• _TASK REQUIREMENTS_
All lines in the material below that contain "молотый" should be located and copied.

• _RECORDS SHOWN_
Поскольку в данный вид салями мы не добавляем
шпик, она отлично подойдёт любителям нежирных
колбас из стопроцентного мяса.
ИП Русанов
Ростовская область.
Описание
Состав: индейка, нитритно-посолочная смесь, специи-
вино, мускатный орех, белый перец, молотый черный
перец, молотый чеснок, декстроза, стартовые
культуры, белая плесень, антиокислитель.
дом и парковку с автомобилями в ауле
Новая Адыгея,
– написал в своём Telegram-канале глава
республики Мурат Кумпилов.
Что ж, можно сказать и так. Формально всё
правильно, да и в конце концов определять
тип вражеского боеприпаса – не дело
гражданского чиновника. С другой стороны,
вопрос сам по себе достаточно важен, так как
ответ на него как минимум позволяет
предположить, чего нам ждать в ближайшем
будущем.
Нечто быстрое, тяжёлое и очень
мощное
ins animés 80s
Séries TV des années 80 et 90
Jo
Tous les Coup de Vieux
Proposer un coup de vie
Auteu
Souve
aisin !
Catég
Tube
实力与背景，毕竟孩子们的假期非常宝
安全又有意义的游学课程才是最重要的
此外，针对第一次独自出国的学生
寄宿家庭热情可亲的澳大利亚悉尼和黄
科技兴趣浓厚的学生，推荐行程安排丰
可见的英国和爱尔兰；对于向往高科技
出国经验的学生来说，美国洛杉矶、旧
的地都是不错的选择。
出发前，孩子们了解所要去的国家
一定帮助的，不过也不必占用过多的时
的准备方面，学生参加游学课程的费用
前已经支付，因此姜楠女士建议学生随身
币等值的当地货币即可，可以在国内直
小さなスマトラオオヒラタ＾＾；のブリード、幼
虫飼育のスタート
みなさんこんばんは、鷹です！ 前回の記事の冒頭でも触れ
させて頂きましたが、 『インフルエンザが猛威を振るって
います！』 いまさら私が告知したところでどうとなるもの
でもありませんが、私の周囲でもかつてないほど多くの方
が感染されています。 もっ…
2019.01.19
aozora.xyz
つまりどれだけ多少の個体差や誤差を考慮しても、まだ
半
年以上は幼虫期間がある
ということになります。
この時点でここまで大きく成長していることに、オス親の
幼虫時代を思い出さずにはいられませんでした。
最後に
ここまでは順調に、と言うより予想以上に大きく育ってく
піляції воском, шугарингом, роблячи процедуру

• _ANSWER FOR THIS EXERCISE_
вино, мускатный орех, белый перец, молотый черный
перец, молотый чеснок, декстроза, стартовые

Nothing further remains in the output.